**REQUIREMENT**
Only the lines from the top of the records below through the line containing "would have been doing with myself" should be printed, exactly and without pictures.

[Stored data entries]
☆ ☆ ☆

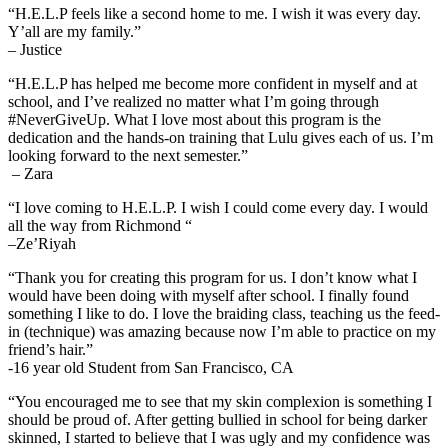
“H.E.L.P feels like a second home to me. I wish it was every day.
Y’all are my family.”
– Justice
“H.E.L.P has helped me become more confident in myself and at
school, and I’ve realized no matter what I’m going through
#NeverGiveUp. What I love most about this program is the
dedication and the hands-on training that Lulu gives each of us. I’m
looking forward to the next semester.”
– Zara
“I love coming to H.E.L.P.
I wish I could come every day. I would
all the way from Richmond “
–
Ze
’Riyah
“Thank you for creating this program for us. I don’t know what I
would have been doing with myself
after school.
I finally found
something I like to do.
I love the braiding class, teaching us the feed-
in (technique) was amazing because now I’m able to practice on my
friend’s hair.”
-16 year old Student from San Francisco, CA
“You encouraged me to see that my skin complexion is something I
should be proud of. After getting bullied in school for being darker
skinned, I started to believe that I was ugly and my confidence was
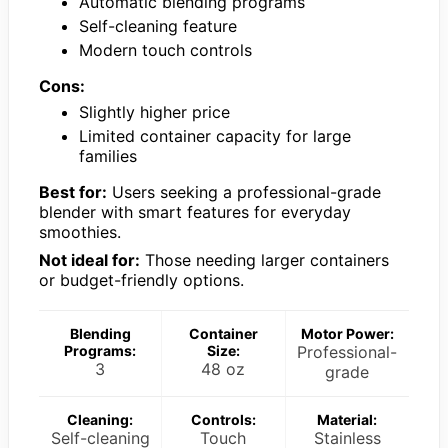
Automatic blending programs
Self-cleaning feature
Modern touch controls
Cons:
Slightly higher price
Limited container capacity for large
families
Best for:
Users seeking a professional-grade
blender with smart features for everyday
smoothies.
Not ideal for:
Those needing larger containers
or budget-friendly options.
Blending
Container
Motor Power:
Programs:
Size:
Professional-
3
48 oz
grade
Cleaning:
Controls:
Material:
Self-cleaning
Touch
Stainless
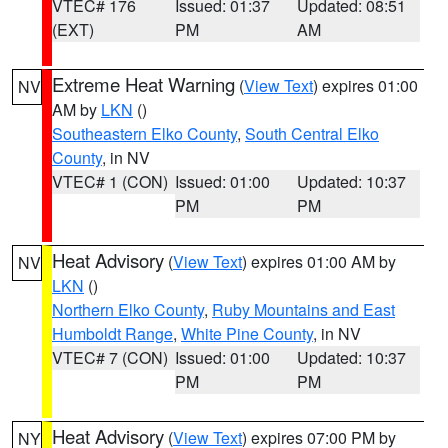
VTEC# 176
Issued: 01:37
Updated: 08:51
(EXT)
PM
AM
Extreme Heat Warning
(
View Text
) expires 01:00
NV
AM by
LKN
()
Southeastern Elko County
,
South Central Elko
County
, in NV
VTEC# 1 (CON)
Issued: 01:00
Updated: 10:37
PM
PM
Heat Advisory
(
View Text
) expires 01:00 AM by
NV
LKN
()
Northern Elko County
,
Ruby Mountains and East
Humboldt Range
,
White Pine County
, in NV
VTEC# 7 (CON)
Issued: 01:00
Updated: 10:37
PM
PM
Heat Advisory
(
View Text
) expires 07:00 PM by
NY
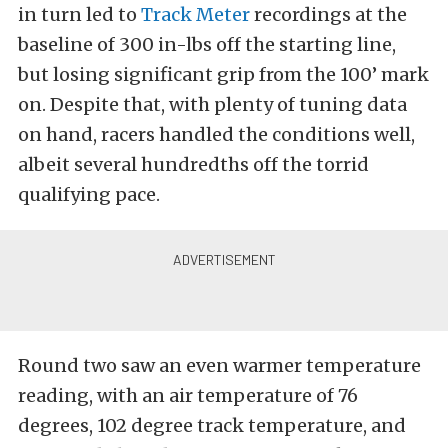
in turn led to
Track Meter
recordings at the
baseline of 300 in-lbs off the starting line,
but losing significant grip from the 100’ mark
on. Despite that, with plenty of tuning data
on hand, racers handled the conditions well,
albeit several hundredths off the torrid
qualifying pace.
Round two saw an even warmer temperature
reading, with an air temperature of 76
degrees, 102 degree track temperature, and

☆ ☆ ☆

**OUTPUT FOR THIS EXERCISE**
“H.E.L.P feels like a second home to me. I wish it was every day.
Y’all are my family.”
– Justice
“H.E.L.P has helped me become more confident in myself and at
school, and I’ve realized no matter what I’m going through
#NeverGiveUp. What I love most about this program is the
dedication and the hands-on training that Lulu gives each of us. I’m
looking forward to the next semester.”
– Zara
“I love coming to H.E.L.P.
I wish I could come every day. I would
all the way from Richmond “
–
Ze
’Riyah
“Thank you for creating this program for us. I don’t know what I
would have been doing with myself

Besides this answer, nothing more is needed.